--- Material for this exercise ---
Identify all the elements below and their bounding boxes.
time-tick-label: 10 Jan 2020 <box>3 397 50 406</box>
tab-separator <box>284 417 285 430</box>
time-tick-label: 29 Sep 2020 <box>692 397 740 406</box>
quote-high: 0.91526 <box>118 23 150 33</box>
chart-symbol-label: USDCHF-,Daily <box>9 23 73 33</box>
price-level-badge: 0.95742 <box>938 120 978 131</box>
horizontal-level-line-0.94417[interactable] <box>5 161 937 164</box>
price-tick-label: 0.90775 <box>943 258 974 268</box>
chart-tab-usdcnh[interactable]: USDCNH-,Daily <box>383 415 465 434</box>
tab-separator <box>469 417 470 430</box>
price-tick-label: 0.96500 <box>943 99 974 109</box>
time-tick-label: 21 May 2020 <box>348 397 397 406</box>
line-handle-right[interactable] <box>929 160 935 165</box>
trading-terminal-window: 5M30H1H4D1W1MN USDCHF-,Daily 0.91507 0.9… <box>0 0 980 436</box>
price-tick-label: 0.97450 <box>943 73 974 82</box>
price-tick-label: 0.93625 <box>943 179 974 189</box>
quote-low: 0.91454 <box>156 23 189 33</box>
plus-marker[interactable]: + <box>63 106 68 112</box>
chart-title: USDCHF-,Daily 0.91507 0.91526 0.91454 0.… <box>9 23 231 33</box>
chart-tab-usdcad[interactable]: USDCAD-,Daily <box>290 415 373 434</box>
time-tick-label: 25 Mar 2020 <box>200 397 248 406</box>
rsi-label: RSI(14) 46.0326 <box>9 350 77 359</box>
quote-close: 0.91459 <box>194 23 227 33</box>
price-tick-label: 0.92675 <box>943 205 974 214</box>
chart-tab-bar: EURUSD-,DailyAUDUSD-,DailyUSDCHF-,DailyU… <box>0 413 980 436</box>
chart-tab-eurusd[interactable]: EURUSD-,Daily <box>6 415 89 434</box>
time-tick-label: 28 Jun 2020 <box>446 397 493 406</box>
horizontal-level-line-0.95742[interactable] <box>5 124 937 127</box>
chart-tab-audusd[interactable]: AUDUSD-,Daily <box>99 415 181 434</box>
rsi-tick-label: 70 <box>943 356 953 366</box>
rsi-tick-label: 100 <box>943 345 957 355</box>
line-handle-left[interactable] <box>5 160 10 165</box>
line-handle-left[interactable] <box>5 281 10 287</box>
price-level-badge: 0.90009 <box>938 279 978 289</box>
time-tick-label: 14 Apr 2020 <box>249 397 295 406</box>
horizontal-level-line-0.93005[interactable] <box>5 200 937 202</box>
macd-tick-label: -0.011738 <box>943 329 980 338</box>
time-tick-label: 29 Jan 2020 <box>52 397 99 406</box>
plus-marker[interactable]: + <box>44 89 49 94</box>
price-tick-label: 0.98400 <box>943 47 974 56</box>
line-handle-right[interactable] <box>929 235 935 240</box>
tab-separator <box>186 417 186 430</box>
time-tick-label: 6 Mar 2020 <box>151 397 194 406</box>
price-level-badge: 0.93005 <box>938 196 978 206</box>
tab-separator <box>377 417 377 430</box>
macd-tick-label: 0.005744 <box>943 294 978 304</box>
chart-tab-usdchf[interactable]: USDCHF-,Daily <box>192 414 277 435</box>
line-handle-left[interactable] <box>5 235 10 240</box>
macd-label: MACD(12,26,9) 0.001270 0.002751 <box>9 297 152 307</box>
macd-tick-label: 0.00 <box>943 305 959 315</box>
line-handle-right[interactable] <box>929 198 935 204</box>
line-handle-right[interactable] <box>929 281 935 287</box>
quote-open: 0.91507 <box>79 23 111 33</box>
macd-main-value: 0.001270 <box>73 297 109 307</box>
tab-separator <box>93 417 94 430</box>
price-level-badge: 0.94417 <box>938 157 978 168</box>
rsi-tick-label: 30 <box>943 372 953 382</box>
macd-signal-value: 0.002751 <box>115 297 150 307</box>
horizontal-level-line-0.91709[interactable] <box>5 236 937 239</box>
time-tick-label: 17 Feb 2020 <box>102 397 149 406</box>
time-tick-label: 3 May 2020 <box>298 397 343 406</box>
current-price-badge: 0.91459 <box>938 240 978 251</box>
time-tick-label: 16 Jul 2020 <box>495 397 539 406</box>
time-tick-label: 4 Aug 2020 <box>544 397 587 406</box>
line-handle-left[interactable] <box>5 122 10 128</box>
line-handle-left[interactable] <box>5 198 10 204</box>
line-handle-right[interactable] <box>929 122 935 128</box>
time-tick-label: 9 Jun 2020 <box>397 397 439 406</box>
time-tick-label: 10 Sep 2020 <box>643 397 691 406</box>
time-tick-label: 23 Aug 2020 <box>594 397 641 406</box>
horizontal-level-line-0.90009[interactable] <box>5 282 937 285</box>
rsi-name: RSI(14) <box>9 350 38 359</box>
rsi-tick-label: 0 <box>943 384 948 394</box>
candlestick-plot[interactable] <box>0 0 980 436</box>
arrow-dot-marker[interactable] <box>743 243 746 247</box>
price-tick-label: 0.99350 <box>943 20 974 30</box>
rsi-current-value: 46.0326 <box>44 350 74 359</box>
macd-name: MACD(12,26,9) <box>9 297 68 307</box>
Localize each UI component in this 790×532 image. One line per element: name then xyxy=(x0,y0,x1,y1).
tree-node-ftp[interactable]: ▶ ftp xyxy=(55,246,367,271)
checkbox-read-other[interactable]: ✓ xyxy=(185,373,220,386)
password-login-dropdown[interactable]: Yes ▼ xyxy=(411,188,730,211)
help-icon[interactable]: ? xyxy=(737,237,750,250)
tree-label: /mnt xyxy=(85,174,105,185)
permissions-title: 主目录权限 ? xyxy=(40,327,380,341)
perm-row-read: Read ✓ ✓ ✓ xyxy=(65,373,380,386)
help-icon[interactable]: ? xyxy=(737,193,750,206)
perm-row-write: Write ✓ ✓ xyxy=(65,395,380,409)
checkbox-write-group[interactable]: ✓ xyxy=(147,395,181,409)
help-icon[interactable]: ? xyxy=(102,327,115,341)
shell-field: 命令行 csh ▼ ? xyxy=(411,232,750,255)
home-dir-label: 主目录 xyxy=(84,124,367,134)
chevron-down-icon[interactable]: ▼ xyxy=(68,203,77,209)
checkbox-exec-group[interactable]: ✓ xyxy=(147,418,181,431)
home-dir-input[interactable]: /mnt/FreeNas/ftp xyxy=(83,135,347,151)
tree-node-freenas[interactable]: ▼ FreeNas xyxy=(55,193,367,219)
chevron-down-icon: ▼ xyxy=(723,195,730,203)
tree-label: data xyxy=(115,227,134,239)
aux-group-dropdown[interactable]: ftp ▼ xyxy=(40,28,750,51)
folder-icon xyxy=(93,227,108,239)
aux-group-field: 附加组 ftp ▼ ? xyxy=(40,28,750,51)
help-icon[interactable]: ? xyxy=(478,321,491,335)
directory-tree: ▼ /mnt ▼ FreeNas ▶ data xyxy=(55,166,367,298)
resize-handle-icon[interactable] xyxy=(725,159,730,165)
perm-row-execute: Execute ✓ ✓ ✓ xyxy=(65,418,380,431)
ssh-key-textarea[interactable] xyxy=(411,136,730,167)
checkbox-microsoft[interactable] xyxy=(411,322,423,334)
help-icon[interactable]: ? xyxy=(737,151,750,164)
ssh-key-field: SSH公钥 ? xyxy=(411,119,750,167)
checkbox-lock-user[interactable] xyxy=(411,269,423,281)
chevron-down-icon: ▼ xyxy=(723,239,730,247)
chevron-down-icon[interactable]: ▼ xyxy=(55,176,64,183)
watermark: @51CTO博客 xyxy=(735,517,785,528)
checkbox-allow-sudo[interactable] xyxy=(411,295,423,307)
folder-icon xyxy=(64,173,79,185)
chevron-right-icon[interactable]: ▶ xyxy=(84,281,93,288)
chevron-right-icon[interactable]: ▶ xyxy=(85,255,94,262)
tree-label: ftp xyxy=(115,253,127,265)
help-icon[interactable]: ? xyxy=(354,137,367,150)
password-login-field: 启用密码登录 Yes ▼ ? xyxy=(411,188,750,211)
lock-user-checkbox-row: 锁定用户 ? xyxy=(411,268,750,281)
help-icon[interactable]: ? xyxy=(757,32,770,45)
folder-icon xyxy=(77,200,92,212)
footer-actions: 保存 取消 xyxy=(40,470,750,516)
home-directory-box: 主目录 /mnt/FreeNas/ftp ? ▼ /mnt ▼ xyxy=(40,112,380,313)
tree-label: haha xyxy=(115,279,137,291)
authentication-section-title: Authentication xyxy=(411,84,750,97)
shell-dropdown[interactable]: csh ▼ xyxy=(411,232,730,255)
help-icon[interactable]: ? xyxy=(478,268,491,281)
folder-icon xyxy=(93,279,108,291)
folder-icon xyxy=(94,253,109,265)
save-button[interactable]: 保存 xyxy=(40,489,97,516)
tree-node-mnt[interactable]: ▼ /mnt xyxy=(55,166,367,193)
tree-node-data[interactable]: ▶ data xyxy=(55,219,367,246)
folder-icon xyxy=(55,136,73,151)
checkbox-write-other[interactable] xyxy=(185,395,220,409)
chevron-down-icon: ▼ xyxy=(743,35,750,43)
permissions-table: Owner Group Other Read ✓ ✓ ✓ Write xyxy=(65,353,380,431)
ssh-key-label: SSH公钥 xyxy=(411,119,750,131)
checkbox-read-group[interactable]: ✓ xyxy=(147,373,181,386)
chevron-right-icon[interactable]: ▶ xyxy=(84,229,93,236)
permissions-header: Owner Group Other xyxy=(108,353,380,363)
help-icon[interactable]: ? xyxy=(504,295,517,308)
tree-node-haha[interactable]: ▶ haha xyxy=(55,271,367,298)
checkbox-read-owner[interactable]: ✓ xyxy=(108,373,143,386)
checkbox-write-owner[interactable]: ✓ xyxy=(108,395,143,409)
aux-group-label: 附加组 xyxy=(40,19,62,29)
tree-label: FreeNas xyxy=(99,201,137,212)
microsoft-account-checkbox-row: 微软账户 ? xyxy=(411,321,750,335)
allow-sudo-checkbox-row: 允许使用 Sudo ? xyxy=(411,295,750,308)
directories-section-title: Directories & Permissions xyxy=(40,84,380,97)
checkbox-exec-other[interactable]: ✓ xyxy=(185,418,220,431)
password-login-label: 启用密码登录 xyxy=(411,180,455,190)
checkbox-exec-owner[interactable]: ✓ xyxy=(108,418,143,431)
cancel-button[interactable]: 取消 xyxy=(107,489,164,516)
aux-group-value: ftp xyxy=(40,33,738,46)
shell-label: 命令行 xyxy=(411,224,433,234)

--- Task objective ---
Return all lines of the material above in which "SSH公钥" occurs.

--- Solution to the exercise ---
ssh-key-field: SSH公钥 ? xyxy=(411,119,750,167)
ssh-key-label: SSH公钥 xyxy=(411,119,750,131)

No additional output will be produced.